[Stored data entries]
= Beginning of Section =

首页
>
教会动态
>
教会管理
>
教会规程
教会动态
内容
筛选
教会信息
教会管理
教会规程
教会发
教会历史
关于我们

= End of Section =

EXERCISE DESCRIPTION:
Each record above needs to be given again exactly as written.

ANSWER TO THIS TASK:
首页
>
教会动态
>
教会管理
>
教会规程
教会动态
内容
筛选
教会信息
教会管理
教会规程
教会发
教会历史
关于我们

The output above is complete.